Thanks to a number of settlements, we now know that some companies got many of those new signatures via intentional strategies targeting black and Hispanic customers. The most infamous example was Wells Fargo, which paid a $175 million settlement for systematically overcharging black and Hispanic borrowers.
It came out that a Maryland office of the bank referred to subprime loans as “ghetto loans,” and pushed its loan officers to unload as many as possible on the “mud people” of Baltimore and the surrounding suburbs. A crucial element involved pushing expensive and dangerous subprime loans on people who qualified for the safer, lower-interest prime loans.
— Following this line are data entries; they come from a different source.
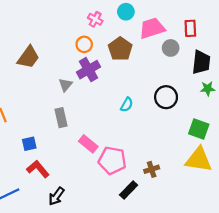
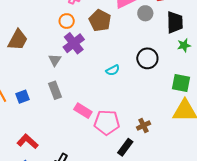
cyan semicircle: (127, 105) -> (113, 70), turned 40
blue square: (29, 144) -> (22, 97), moved
red L-shape: (38, 169) -> (28, 141), moved

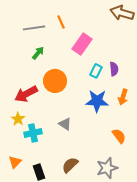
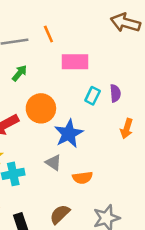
pink rectangle: (82, 44) -> (75, 62), turned 55
blue star: (97, 101) -> (69, 134), moved, turned -30
orange semicircle: (119, 136) -> (83, 178), moved, turned 119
In conjunction with better-known offenses in 1960s & 70s] like blockbusting (i.e., clearing neighborhoods of white residents through scare tactics), the misdeeds of companies like Eastern Services helped destroy black neighborhoods practically overnight. They did so in much the same way the modern foreclosure crisis has now left deserts of blighted homes in cities all over the country, from Trenton to Fort Wayne to Fayetteville to Rochester to Port St. Lucie and beyond.
Likewise, the “interest-only” or “negative amortization” loan of the subprime era, which allowed people to jump into new houses with little or no money down, was little more than an homage to the “contract mortgage.” The latter was an infamous type of zero-equity real estate loan-sharking that targeted black homeowners throughout the pre-Civil Rights era.